Les MICI, des pathologies en expansion

La maladie de Crohn et la rectocolite hémorragique sont des maladies dites « inflammatoires chroniques de l’intestin » (ou MICI). Leur fréquence a fortement augmenté au cours des 50 dernières années dans les pays occidentaux : elles affectent actuellement plus de 2,5 millions de personnes en Europe, dont environ 200 000 à 250 000 en France. Ces maladies sont dues à une activation anormale et excessive du système immunitaire dans l’intestin. L’inflammation qui en découle crée des lésions de la paroi intestinale.

Les symptômes des MICI, principalement des douleurs abdominales et des diarrhées, ainsi que des saignements dans la RCH, altèrent grandement la qualité de vie des patients. A terme, ces pathologies peuvent provoquer de sévères complications comme la formation de fistules (communications anormales qui se développent entre une partie de l’intestin et un autre organe interne ou plus rarement la peau), l’apparition d’une occlusion intestinale voire le développement d’un cancer colorectal. Les traitements actuels visent à traiter et espacer les crises inflammatoires, mais ils ne sont pas toujours efficaces et peuvent être responsables d’effets indésirables. Les chercheurs souhaitent découvrir les mécanismes en cause dans l’apparition et le développement des MICI en vue de développer de nouvelles cibles thérapeutiques et donc de nouveaux moyens de prise en charge.
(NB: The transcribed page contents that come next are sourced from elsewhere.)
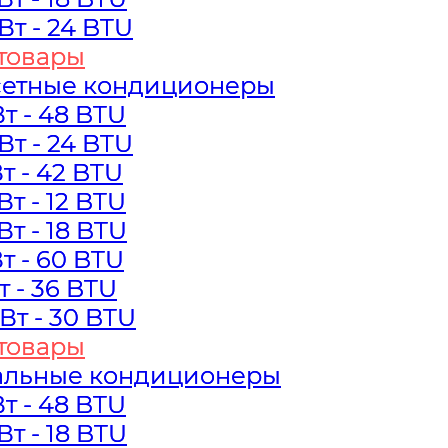
кВт - 24 BTU
кВт - 24 BTU
товары
товары
сетные кондиционеры
сетные кондиционеры
Вт - 48 BTU
Вт - 48 BTU
кВт - 24 BTU
кВт - 24 BTU
Вт - 42 BTU
Вт - 42 BTU
кВт - 12 BTU
кВт - 12 BTU
кВт - 18 BTU
кВт - 18 BTU
Вт - 60 BTU
Вт - 60 BTU
Вт - 36 BTU
Вт - 36 BTU
кВт - 30 BTU
кВт - 30 BTU
товары
товары
альные кондиционеры
альные кондиционеры
Вт - 48 BTU
Вт - 48 BTU
кВт - 18 BTU
кВт - 18 BTU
Une protéine au rôle méconnu

Une protéine au rôle méconnu

Le projet mené par Emilie Bersuder porte sur une molécule particulière, MUCDHL. Cette protéine est encore assez méconnue. Elle est présente au niveau des prolongements des cellules de la paroi intestinale appelées microvillosités, et sert à former des liaisons entre elles. Pour le moment, MUCDHL a encore été peu étudiée. Les chercheurs ont émis l’hypothèse que les liaisons formées par cette protéine sont importantes dans les phénomènes d’absorption intestinale (intégration des nutriments apportés par l’alimentation), mais également dans les mécanismes de protection de l’intestin contre les agents pathogènes, (« barrière intestinale »).
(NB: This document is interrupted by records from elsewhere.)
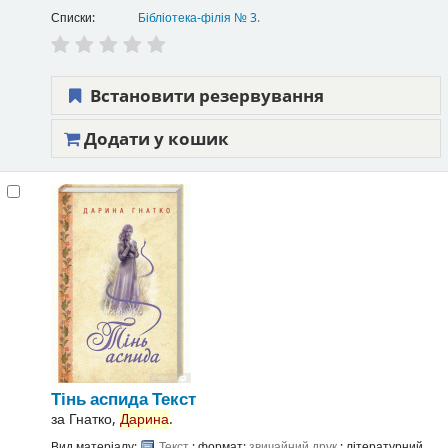
Списки:
Бібліотека-філія № 3
.
Встановити резервування
Додати у кошик
Тінь аспида
Текст
за
Гнатко,
Дарина
.
Вид матеріалу:
Текст
; формат:
звичайний друк
; літературний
Les premiers résultats obtenus par Emilie Bersuder au cours de sa thèse corroborent cette hypothèse. En effet, la chercheuse a montré chez l’animal dans un modèle reproduisant une MICI, mais aussi chez les patients, que MUCDHL est produite en plus petite quantité au niveau intestinal, aggravant ainsi l’inflammation observée dans ces maladies. Par ailleurs, un traitement des MICI par des molécules anti-inflammatoires permet de rétablir l’expression de MUCDHL.

Poursuivre les études sur MUCDHL

L’équipe continue aujourd’hui d’explorer les effets de MUCDHL au cours des MICI. Plus précisément, les chercheurs souhaitent comprendre pourquoi une disparition de la protéine augmente l’inflammation. Ils veulent également savoir si MUCDHL affecte d’autres processus importants comme la réparation de la paroi intestinale, et si elle intervient dans la réponse au traitement. Pour cela, plusieurs expériences seront menées à l’aide de modèles animaux de MICI, mêlant biologie moléculaire et cellulaire.

A terme, ces nouvelles informations permettront d’améliorer la prise en charge des MICI, notamment en permettant potentiellement le développement de nouvelles thérapies.